» Assignment
Without including any picture, transcribe the entries below word for word.

(Extracted page text data)
^^^^^^^^

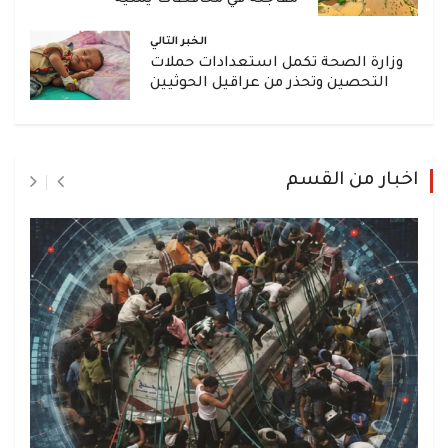
الخبر التالي
وزارة الصحة تكمل استعدادات حملات
التحصين وتحذر من عراقيل الحوثيين
اخبار من القسم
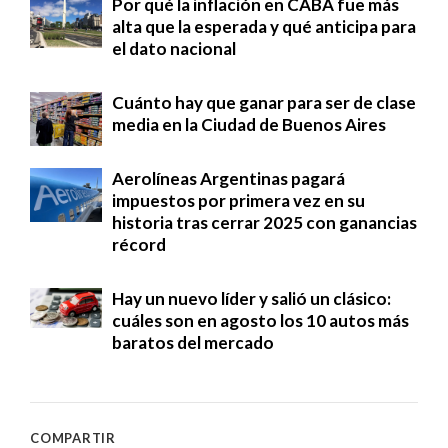
Por qué la inflación en CABA fue más
alta que la esperada y qué anticipa para
el dato nacional
Cuánto hay que ganar para ser de clase
media en la Ciudad de Buenos Aires
Aerolíneas Argentinas pagará
impuestos por primera vez en su
historia tras cerrar 2025 con ganancias
récord
Hay un nuevo líder y salió un clásico:
cuáles son en agosto los 10 autos más
baratos del mercado
COMPARTIR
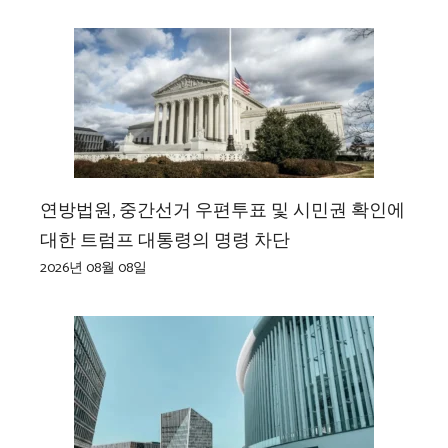
연방법원, 중간선거 우편투표 및 시민권 확인에
대한 트럼프 대통령의 명령 차단
2026년 08월 08일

^^^^^^^^

» Solved exercise
الخبر التالي
وزارة الصحة تكمل استعدادات حملات
التحصين وتحذر من عراقيل الحوثيين
اخبار من القسم
Por qué la inflación en CABA fue más
alta que la esperada y qué anticipa para
el dato nacional
Cuánto hay que ganar para ser de clase
media en la Ciudad de Buenos Aires
Aerolíneas Argentinas pagará
impuestos por primera vez en su
historia tras cerrar 2025 con ganancias
récord
Hay un nuevo líder y salió un clásico:
cuáles son en agosto los 10 autos más
baratos del mercado
COMPARTIR
연방법원, 중간선거 우편투표 및 시민권 확인에
대한 트럼프 대통령의 명령 차단
2026년 08월 08일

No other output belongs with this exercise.